◆ Task to complete:
After finding "Live: new episode." in the material below, output its line and every line after it through the last, exactly, but not the pictures.

◆ Given information:
↓↓↓
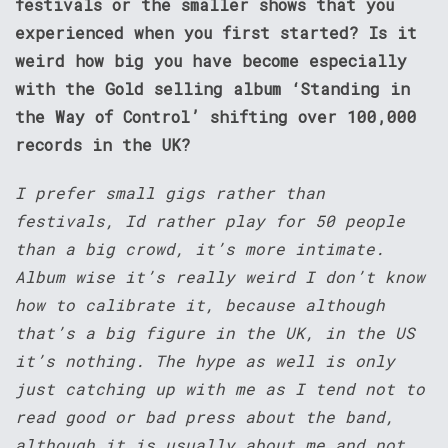
festivals or the smaller shows that you
experienced when you first started? Is it
weird how big you have become especially
with the Gold selling album ‘Standing in
the Way of Control’ shifting over 100,000
records in the UK?
I prefer small gigs rather than
festivals, Id rather play for 50 people
than a big crowd, it’s more intimate.
Album wise it’s really weird I don’t know
how to calibrate it, because although
that’s a big figure in the UK, in the US
it’s nothing. The hype as well is only
just catching up with me as I tend not to
read good or bad press about the band,
although it is usually about me and not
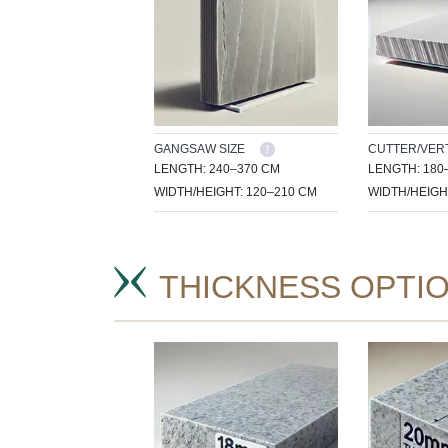
GANGSAW SIZE
CUTTER/VERT
LENGTH: 240–370 CM
LENGTH: 180
WIDTH/HEIGHT: 120–210 CM
WIDTH/HEIGH
THICKNESS OPTI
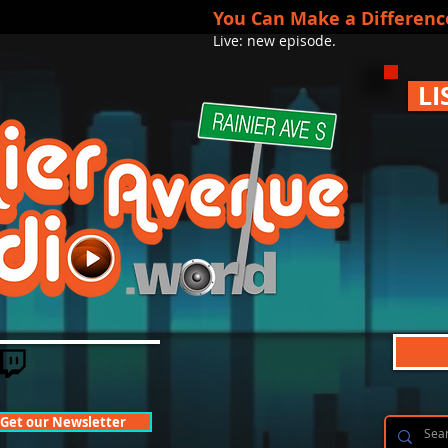
You Can Make a Differenc
Live: new episode.
LI
Get our Newsletter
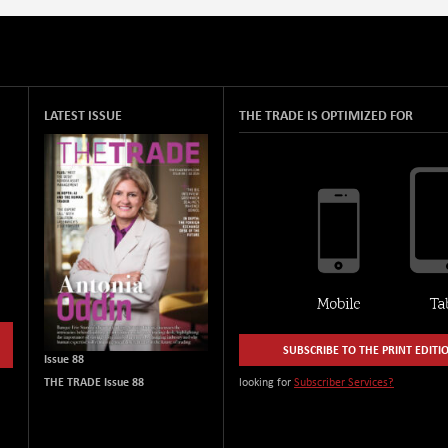
LATEST ISSUE
THE TRADE IS OPTIMIZED FOR
SUBSCRIBE TO THE PRINT EDITI
Issue 88
THE TRADE Issue 88
looking for
Subscriber Services?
↑↑↑
◆ Exercise response:
Live: new episode.
LI
Get our Newsletter
LATEST ISSUE
THE TRADE IS OPTIMIZED FOR
SUBSCRIBE TO THE PRINT EDITI
Issue 88
THE TRADE Issue 88
looking for
Subscriber Services?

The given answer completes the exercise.